In forage and turf business there is a notable emphasis on reducing climate impact. Most efforts and studies center on reducing Greenhouse Gas (GHG) emissions, whereas until now the positive aspect of increasing carbon storage has not been in focus. We need to put more light on the unique ability of plants to convert atmospheric CO2 into plant root structures and the vast storage potential of soil for this carbon.
Within the top 3 meters of the Earth’s soil lies a carbon pool of 2,500 gigatons (GT) – three times higher than the atmospheric pool. Annually, approximately 123 GT of atmospheric carbon is converted into plant biomass through photosynthesis. However, only 3 GT is stored as a stable carbon, with the remainder being released as CO2through plant and microbial respiration. This highlights the untapped potential for increasing stable soil carbon pools.
Fortunately, we already have some knowledge about the impact of different plant species and management practices on soil carbon sequestration. Soil carbon builds up when microbes feed on roots exudates, and cell residues break down and integrate into mineral-associated organic matter. Once this soil organic carbon (SOC) is bound, it can endure from decades to centuries.
It may not come as a surprise that trees excel in building up soil carbon, but equally noteworthy is the fact that perennial grasses are nearly on par and significantly better than annual crops in this regard. This is attributed to the perpetual growth of roots in perennial plants, which proliferate more and extend deeper over time. As decomposition processes diminish with soil depth, the release of plant carbon as CO2 from deeper roots is significantly reduced.
Most studies have only focused on soil carbon levels down to a depth of 30 cm. Although this layer holds more than 25% of SOC it may be less important for future carbon storing. This is attributed to two primary factors. Firstly, SOC in this layer faces faster degradation due to forage crop rotation and turf replacement. Secondly, after 50 years, the carbon build-up reaches a new equilibrium where SOC formation and degradation balance out.
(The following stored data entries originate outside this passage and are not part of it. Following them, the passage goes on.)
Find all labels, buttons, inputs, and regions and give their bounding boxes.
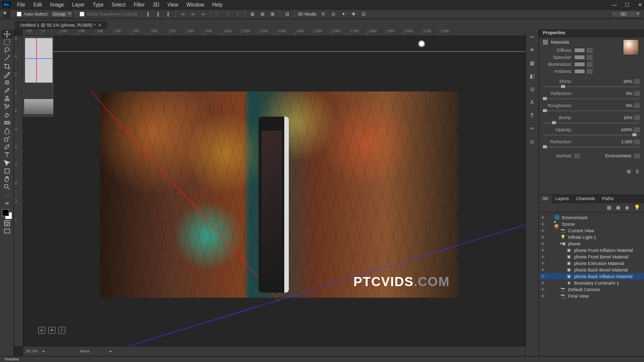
canvas[interactable]: PTCVIDS.COM ⊕ ✥ ⇕ xyxy=(23,36,525,346)
texture-folder-icon[interactable] xyxy=(587,62,593,67)
dodge-tool[interactable] xyxy=(2,135,13,143)
menu-help[interactable]: Help xyxy=(208,1,227,9)
visibility-eye-icon[interactable] xyxy=(541,248,548,253)
value-slider[interactable] xyxy=(543,97,640,101)
quickmask-tool[interactable] xyxy=(2,219,13,227)
visibility-eye-icon[interactable] xyxy=(541,222,548,227)
texture-folder-icon[interactable] xyxy=(634,115,640,120)
color-swatch[interactable] xyxy=(574,69,585,74)
visibility-eye-icon[interactable] xyxy=(541,254,548,259)
tree-row[interactable]: ◐Boundary Constraint 1 xyxy=(539,280,644,286)
tree-row[interactable]: 💡Infinite Light 1 xyxy=(539,234,644,240)
texture-folder-icon[interactable] xyxy=(587,55,593,60)
secondary-view[interactable] xyxy=(23,36,53,117)
marquee-tool[interactable] xyxy=(2,38,13,46)
edit-toolbar[interactable]: ⋯ xyxy=(2,191,13,199)
prop-value[interactable]: 0% xyxy=(615,103,632,108)
screenmode-tool[interactable] xyxy=(2,227,13,235)
arrange-icon[interactable]: ⊟ xyxy=(283,10,291,18)
hand-tool[interactable] xyxy=(2,175,13,183)
material-preview-sphere[interactable] xyxy=(623,39,639,55)
value-slider[interactable] xyxy=(543,109,640,113)
color-panel-icon[interactable]: 👁 xyxy=(528,45,537,54)
filter-mesh-icon[interactable]: ▣ xyxy=(616,205,622,211)
show-transform-checkbox[interactable] xyxy=(79,12,85,17)
visibility-eye-icon[interactable] xyxy=(541,215,548,220)
tree-row[interactable]: 📷Final View xyxy=(539,293,644,299)
env-folder-icon[interactable] xyxy=(634,153,640,158)
tab-close-icon[interactable]: × xyxy=(99,23,101,28)
workspace-dropdown[interactable]: 3D xyxy=(611,11,641,18)
orbit-icon[interactable]: ↻ xyxy=(319,10,328,18)
dolly-widget-icon[interactable]: ⇕ xyxy=(58,327,65,334)
tree-row[interactable]: ▣phone Back Bevel Material xyxy=(539,266,644,273)
pan-icon[interactable]: ✦ xyxy=(340,10,348,18)
menu-file[interactable]: File xyxy=(13,1,29,9)
close-button[interactable]: ✕ xyxy=(634,1,642,9)
history-panel-icon[interactable]: ↩ xyxy=(528,32,537,41)
align-left-icon[interactable]: ‖ xyxy=(144,10,152,18)
gradient-tool[interactable] xyxy=(2,119,13,127)
visibility-eye-icon[interactable] xyxy=(541,267,548,273)
maximize-button[interactable]: ☐ xyxy=(621,1,629,9)
visibility-eye-icon[interactable] xyxy=(541,274,548,279)
prop-value[interactable]: 1.000 xyxy=(615,139,632,144)
prop-value[interactable]: 100% xyxy=(615,127,632,132)
tab-paths[interactable]: Paths xyxy=(599,195,617,203)
tree-row[interactable]: 📷Default Camera xyxy=(539,286,644,293)
auto-align-icon[interactable]: ⊞ xyxy=(249,10,257,18)
texture-folder-icon[interactable] xyxy=(587,69,593,74)
tab-channels[interactable]: Channels xyxy=(573,195,599,203)
styles-panel-icon[interactable]: ⊟ xyxy=(528,84,537,94)
visibility-eye-icon[interactable] xyxy=(541,287,548,292)
align-top-icon[interactable]: ═ xyxy=(179,10,187,18)
group-dropdown[interactable]: Group xyxy=(50,11,73,18)
visibility-eye-icon[interactable] xyxy=(541,235,548,240)
menu-type[interactable]: Type xyxy=(89,1,108,9)
scale-icon[interactable]: ⊡ xyxy=(360,10,368,18)
zoom-tool[interactable] xyxy=(2,183,13,191)
menu-layer[interactable]: Layer xyxy=(68,1,89,9)
zoom-value[interactable]: 55.1% xyxy=(26,349,38,353)
history-brush-tool[interactable] xyxy=(2,103,13,111)
align-bottom-icon[interactable]: ═ xyxy=(199,10,207,18)
3d-axis-widget[interactable]: ⊕ ✥ ⇕ xyxy=(38,327,65,334)
color-swatch[interactable] xyxy=(574,62,585,67)
menu-select[interactable]: Select xyxy=(108,1,130,9)
type-tool[interactable] xyxy=(2,151,13,159)
filter-material-icon[interactable]: ◉ xyxy=(625,205,631,211)
roll-icon[interactable]: ⊙ xyxy=(330,10,338,18)
texture-folder-icon[interactable] xyxy=(587,48,593,53)
eraser-tool[interactable] xyxy=(2,111,13,119)
visibility-eye-icon[interactable] xyxy=(541,228,548,233)
normal-folder-icon[interactable] xyxy=(574,153,580,158)
pen-tool[interactable] xyxy=(2,143,13,151)
value-slider[interactable] xyxy=(543,85,640,89)
distribute-icon[interactable]: ⋮ xyxy=(234,10,242,18)
auto-align3-icon[interactable]: ⊞ xyxy=(269,10,277,18)
menu-3d[interactable]: 3D xyxy=(149,1,164,9)
pan-widget-icon[interactable]: ✥ xyxy=(48,327,55,334)
prop-value[interactable]: 20% xyxy=(615,79,632,84)
tree-row[interactable]: ▾▣phone xyxy=(539,240,644,247)
prop-value[interactable]: 10% xyxy=(615,115,632,120)
align-right-icon[interactable]: ‖ xyxy=(165,10,173,18)
minimize-button[interactable]: — xyxy=(608,1,616,9)
menu-window[interactable]: Window xyxy=(182,1,208,9)
visibility-eye-icon[interactable] xyxy=(541,261,548,266)
tab-3d[interactable]: 3D xyxy=(539,195,552,203)
orbit-widget-icon[interactable]: ⊕ xyxy=(38,327,45,334)
paragraph-panel-icon[interactable]: ¶ xyxy=(528,111,537,120)
timeline-panel[interactable]: Timeline xyxy=(0,356,644,362)
brush-panel-icon[interactable]: ✂ xyxy=(528,124,537,133)
value-slider[interactable] xyxy=(543,133,640,137)
switch-colors-icon[interactable]: ⇄ xyxy=(2,199,13,207)
stamp-tool[interactable] xyxy=(2,95,13,103)
properties-header[interactable]: Properties xyxy=(539,29,644,38)
color-swatch[interactable] xyxy=(574,48,585,53)
eyedropper-tool[interactable] xyxy=(2,70,13,78)
swatches-panel-icon[interactable]: ▦ xyxy=(528,58,537,67)
trash-icon[interactable]: 🗑 xyxy=(635,168,640,174)
tree-row[interactable]: ▣phone Front Bevel Material xyxy=(539,253,644,260)
status-arrow-icon[interactable]: ▸ xyxy=(110,349,112,353)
However, recent reports challenge this notion by proposing that stable SOC can continue to build up in deeper layers. Moreover, they suggest that presence of nitrogen (N), accessible to the microbes converting plant carbon to SOC, further enhances this effect. Breeding for deeper roots emerges as a strategy with dual advantages: 1) Increased and more stable carbon storage, and 2) improved water use efficiency, crucial for sustaining photosynthesis during drought.
To address this, the RadiMax facility, as described in previous Insiders, is being utilized. Additionally, it is being explored how legumes, when combined with grasses, can provide nitrogen at deeper layers, supporting the microbe-driven conversion of plant carbon to SOC. The widespread use of clover-grass combinations in forage production is already established. The introduction of MicroClover® in turf swards offers a solution to replenish the carbon pools, that are currently at zero-equilibrium under 30-50-year-old turfs.
Considering the estimated 50 million hectares of managed turf globally, even a modest addition of these clovers to a lawn mix could yield significant climate-altering effects. The call is to embrace more perennials and legumes, reduce nitrogen usage, and increase carbon storage. Let’s go deep.